Swiss railroads extend 4,406 km (2,738 mi). Nearly all of the railway system is electrified. Because of its geographical position, Switzerland is an international railway center, with traffic moving from France, Germany, Austria, and northern Europe through the Simplon, Lötschberg, and St. Gotthard tunnels to Italy and southern Europe.
The Swiss road network covered 71,059 km (44,156 mi) in 2002. Vehicles included 3,545,247 passenger cars, and 294,787 commercial vehicles. The longest road tunnel in the world, the 17-km (10.6-mi) St. Gotthard, in the Ticino, opened in September 1980.

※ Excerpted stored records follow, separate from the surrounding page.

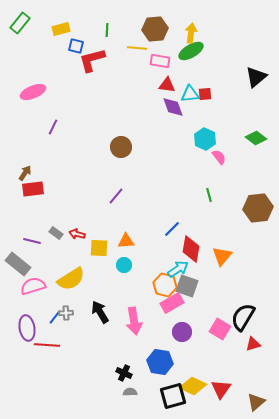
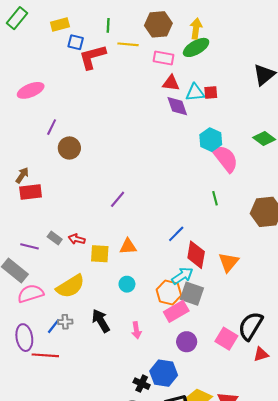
yellow line: (137, 48) -> (128, 44), moved
brown circle: (121, 147) -> (69, 148), moved
pink semicircle: (219, 157) -> (225, 158), size x1.8
cyan circle: (124, 265) -> (127, 284), moved
pink arrow: (134, 321) -> (136, 330), size x0.6
black cross: (124, 373) -> (142, 384), moved

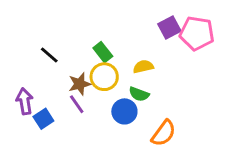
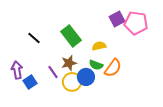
green rectangle: (103, 52) -> (71, 36), size x1.5
yellow circle: (104, 77) -> (72, 82), moved
brown star: (80, 84) -> (69, 63), moved
orange semicircle: (164, 133) -> (113, 68), moved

Inland waterway (65 km/40 mi) traffic is an important component of Swiss transportation. Basel, the only river port, has direct connections to Strasbourg, the German Rhineland, the Ruhr, Rotterdam, and Antwerp. The Rhine-Rhône canal provides an alternative link between Basel and Strasbourg. There are twelve navigable lakes. During World War II, the Swiss organized a merchant marine to carry Swiss imports and exports on the high seas; in 2002, 26 ships totaling 509,943 GRT were in operation. Switzerland's merchant fleet is larger than that of any other landlocked nation.

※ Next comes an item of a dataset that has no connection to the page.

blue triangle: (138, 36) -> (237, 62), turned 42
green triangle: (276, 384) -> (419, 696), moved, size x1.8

There were 66 airports in 2001, 41 with paved runways. Swissair, partially owned by the federal and local governments, is the flag line of Switzerland. It has flights from the principal international airports at Zürich, Geneva (Cointrin), and Basel to major European cities, North and South America, the Middle East, Asia, and West Africa. In 2001, 16,914,800 passengers were carried on scheduled domestic and international flights, and 1,642 million freight ton-km (1,020 million freight ton-mi) of service.